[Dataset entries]
+++++
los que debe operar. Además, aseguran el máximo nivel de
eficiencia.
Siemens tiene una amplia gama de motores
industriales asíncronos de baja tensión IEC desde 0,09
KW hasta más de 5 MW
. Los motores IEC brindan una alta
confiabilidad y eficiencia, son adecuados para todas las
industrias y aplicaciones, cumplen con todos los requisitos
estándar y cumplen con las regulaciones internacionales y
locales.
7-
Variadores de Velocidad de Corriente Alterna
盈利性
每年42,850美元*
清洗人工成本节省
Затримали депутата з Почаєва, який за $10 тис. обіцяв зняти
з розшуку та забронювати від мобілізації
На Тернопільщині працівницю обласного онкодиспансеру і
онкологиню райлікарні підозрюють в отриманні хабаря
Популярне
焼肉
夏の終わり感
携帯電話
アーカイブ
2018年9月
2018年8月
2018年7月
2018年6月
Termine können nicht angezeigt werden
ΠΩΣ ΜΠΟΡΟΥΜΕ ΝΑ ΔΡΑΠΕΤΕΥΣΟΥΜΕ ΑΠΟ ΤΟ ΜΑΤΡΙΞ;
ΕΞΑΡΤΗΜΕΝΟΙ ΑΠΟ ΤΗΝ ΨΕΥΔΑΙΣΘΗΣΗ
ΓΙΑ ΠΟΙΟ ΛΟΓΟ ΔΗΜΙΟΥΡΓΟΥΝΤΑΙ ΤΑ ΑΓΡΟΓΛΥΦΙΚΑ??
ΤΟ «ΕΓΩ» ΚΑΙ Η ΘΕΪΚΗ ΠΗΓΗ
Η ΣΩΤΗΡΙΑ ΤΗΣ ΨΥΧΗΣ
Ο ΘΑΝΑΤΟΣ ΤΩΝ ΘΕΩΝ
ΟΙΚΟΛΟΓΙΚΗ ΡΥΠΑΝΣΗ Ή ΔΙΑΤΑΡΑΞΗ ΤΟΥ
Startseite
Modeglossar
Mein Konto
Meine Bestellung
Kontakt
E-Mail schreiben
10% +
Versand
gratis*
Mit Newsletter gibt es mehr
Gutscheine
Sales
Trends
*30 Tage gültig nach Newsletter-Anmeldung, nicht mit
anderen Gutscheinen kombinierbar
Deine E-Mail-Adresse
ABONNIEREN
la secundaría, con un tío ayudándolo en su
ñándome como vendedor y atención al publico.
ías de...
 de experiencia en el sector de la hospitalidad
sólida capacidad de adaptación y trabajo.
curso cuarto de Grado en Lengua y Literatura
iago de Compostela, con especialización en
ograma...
+++++
* [Work to be completed] Search the entries for "Mail" and copy each matching line.

* [Written answer]
E-Mail schreiben
Deine E-Mail-Adresse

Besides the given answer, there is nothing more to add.